Le pensionnat Saint-Charles voit le jour en 1884, lorsque l’évêque du diocèse Mgr Mermillod, achète une maison privée dans les hauts de Romont afin d’y loger des jeunes gens et particulièrement ceux se destinant à la prêtrise. Cette maison, nommée « La Ratière » et ses pensionnaires les « Ratons » peut loger environ une soixantaine de jeunes, ce qui s’avère rapidement insuffisant. En prévision de l’avenir, le chanoine directeur achète peu à peu les terrains avoisinants en vue d’un agrandissement (Roulin, 1930, p. 99-101).
En 1913, la Société Saint-Charles voit le jour, oeuvrant pour la construction d’un nouveau bâtiment qui pourra accueillir le pensionnat mais aussi les classes de l’École secondaire. Le pensionnat et l’École, bien qu'indépendants puisque l'un dépend du pouvoir ecclésiastique et l'autre du pouvoir civil, sont réunis et dirigés par un même directeur membre du clergé de Romont (Page, [1959], p. 20). L’évêché fournit le mandat de construction des nouveaux locaux à Fernand Dumas, alors tout jeune architecte de vingt ans, dont il s’agit de la première commande. Le bâtiment est inauguré en octobre 1913 (Roulin, 1930, p. 101).
Déjà à ce stade, il est prévu de compléter le pensionnat par une annexe renfermant une chapelle et des salles de classe. Dumas soumet un nouveau projet, mais la crainte de provoquer un endettement, puis la guerre, interrompent cette démarche. La construction d’une chapelle s’avère cependant particulièrement cruciale, l’horaire du collège s’accommodant mal avec ceux de l’église paroissiale, tandis que la présence des élèves est source de dérangement pour les paroissiens, comme le relève le directeur de l'école, le curé Tissot (Tissot, 1924). Ce dernier rachète alors les bâtiments et terrains attenants, permettant d'étendre le pensionnat en direction du château et transformant la physionomie du quartier. C'est Dumas qui est chargé à nouveau des travaux de cette aile, reliée au premier bâtiment par un haut mur d'enceinte délimitant la propriété du pensionnat, tandis que du côté de la colline La Ratière est détruite, laissant la place à un préau et une cour. Le nouveau bâtiment, érigé de 1927 à 1928, entièrement en béton armé, comprend de nouvelles salles de classe et la chapelle, bénie en avril 1929 par l'évêque Mgr Besson, couronnant la fin des travaux (Roulin, 1930, pp. 103-105).

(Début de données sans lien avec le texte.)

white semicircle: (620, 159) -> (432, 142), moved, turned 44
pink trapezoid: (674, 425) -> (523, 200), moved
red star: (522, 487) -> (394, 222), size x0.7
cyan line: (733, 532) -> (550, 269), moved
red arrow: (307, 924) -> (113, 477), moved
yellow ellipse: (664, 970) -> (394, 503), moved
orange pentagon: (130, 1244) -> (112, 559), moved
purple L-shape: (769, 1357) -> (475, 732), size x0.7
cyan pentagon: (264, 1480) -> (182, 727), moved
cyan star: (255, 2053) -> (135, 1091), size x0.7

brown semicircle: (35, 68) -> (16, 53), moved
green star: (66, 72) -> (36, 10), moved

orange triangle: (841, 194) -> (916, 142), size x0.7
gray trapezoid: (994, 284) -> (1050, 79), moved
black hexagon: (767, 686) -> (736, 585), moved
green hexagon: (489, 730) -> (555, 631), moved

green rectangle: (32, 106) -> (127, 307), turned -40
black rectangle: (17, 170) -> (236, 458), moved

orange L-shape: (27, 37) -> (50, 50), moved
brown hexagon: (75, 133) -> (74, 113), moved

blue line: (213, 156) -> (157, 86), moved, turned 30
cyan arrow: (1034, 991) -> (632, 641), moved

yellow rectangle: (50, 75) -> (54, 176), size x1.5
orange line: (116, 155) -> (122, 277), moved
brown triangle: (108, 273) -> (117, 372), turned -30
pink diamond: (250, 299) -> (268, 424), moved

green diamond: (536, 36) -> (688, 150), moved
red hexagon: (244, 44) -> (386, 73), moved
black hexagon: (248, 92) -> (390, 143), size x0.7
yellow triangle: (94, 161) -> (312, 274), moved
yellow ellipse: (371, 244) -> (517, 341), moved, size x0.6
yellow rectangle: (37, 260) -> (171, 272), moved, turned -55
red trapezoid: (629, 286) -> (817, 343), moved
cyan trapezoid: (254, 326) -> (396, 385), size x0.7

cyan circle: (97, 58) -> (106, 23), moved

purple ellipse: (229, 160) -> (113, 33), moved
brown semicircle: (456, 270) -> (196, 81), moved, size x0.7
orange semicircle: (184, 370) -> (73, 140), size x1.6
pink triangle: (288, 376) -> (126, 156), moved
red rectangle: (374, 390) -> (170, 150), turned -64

Malgré ses dimensions modestes, cette chapelle a fait l'objet d'un travail très soigné de la part de l'architecte et des artistes chargés de la décorer. Dumas tire profit de la situation de l'édifice, inscrite dans la toiture en croupe du pensionnat, pour placer l'espace de la nef sous un berceau reposant sur une série de colonnes marquant la séparation avec d'étroits bas-côtés, dont les parois sont aussi inclinées, formant avec la voûte la forme générale d'un trilobe. La chapelle profite de l'éclairage des six lucarnes à demi-croupe de la toiture ouvrant sur les bas-côtés, garnies de vitraux d'une très grande complexité technique et iconographique de l'artiste phare du Groupe de Saint-Luc, Alexandre Cingria. Cet apport lumineux est complété par la présence de trois ouvertures ajourées en forme de losange au sommet du berceau de la nef, garnies de vitraux également conçus par Cingria dans des tons de bleus et verts. Une quatrième ouverture, circulaire, surmontée sur la toiture d'une coupole vitrée, apporte un éclairage zénithal dans le choeur.
La décoration de la chapelle est confiée à l'artiste vaudois Gaston Faravel, qui conçoit la polychromie générale de l'édifice, les peintures décoratives et la grande peinture murale du choeur. L'artiste concevra la décoration de plusieurs églises et chapelles dans le cadre de sa collaboration avec Fernand Dumas et d'autres architectes du Groupe de Saint-Luc, notamment à la chapelle catholique de La Sarraz, à la Marienkirche de Berne et à l'église de Siviriez (Diesbach, 1939, pp. 56-58). Fait surprenant, l'artiste a refait par trois fois la peinture murale du choeur faisant office de retable, dont il n'était pas satisfait, en changeant à chaque fois son iconographie. Dans l'article publié par le chanoine Roulin dans les Nouvelles étrennes fribourgeoises en 1930, une photographie illustre un premier état de cette peinture, qui représentait deux anges affrontés au dessus du tabernacle (Roulin, 1930, p. 104). Une photo de la deuxième version est visible dans la monographie de Faravel : le Christ bénissant deux personnages, l'un masculin et l'autre féminin, agenouillés à ses côtés (Diesbach, 1939, p. 30). Enfin, la troisième version, celle qui est encore visible actuellement, a été réalisée en 1946 et représente le patron du pensionnat, saint Charles Borromée, donnant la communion à saint Louis de Gonzague sous le regard de saint Ignace et saint Ambroise (Page, 1946, p. 7).
L'orfèvrerie et le tabernacle en émail peint est également l'oeuvre de l'orfèvre attitré du Groupe de Saint-Luc, Marcel Feuillat, tandis que l'autel, dessiné par Dumas, est garni de mosaïques, première oeuvre de l'artiste genevoise Marguerite Naville dans cette technique (Aubert, 1945, p. 69).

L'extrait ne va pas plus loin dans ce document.